EXERCISE GOAL: Scan the data, and whenever a line contains "inside", copy it.

AVAILABLE DATA:
---

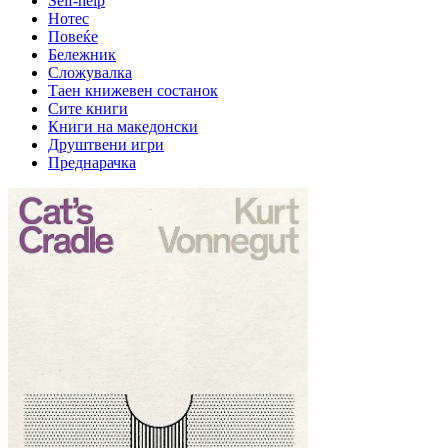
Self-help
Нотес
Повеќе
Бележник
Сложувалка
Таен книжевен состанок
Сите книги
Книги на македонски
Друштвени игри
Преднарачка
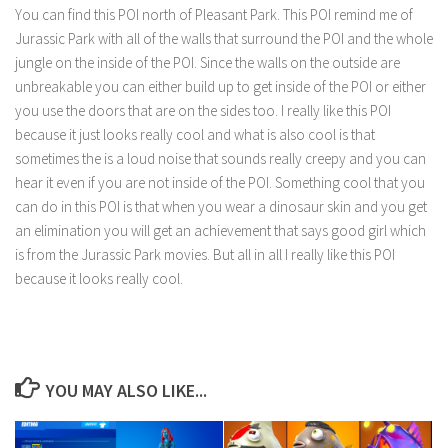
You can find this POI north of Pleasant Park. This POI remind me of
Jurassic Park with all of the walls that surround the POI and the whole
jungle on the inside of the POI. Since the walls on the outside are
unbreakable you can either build up to get inside of the POI or either
you use the doors that are on the sides too. I really like this POI
because it just looks really cool and what is also cool is that
sometimes the is a loud noise that sounds really creepy and you can
hear it even if you are not inside of the POI. Something cool that you
can do in this POI is that when you wear a dinosaur skin and you get
an elimination you will get an achievement that says good girl which
is from the Jurassic Park movies. But all in all I really like this POI
because it looks really cool.
YOU MAY ALSO LIKE...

---

ANSWER SPACE:
jungle on the inside of the POI. Since the walls on the outside are
unbreakable you can either build up to get inside of the POI or either
hear it even if you are not inside of the POI. Something cool that you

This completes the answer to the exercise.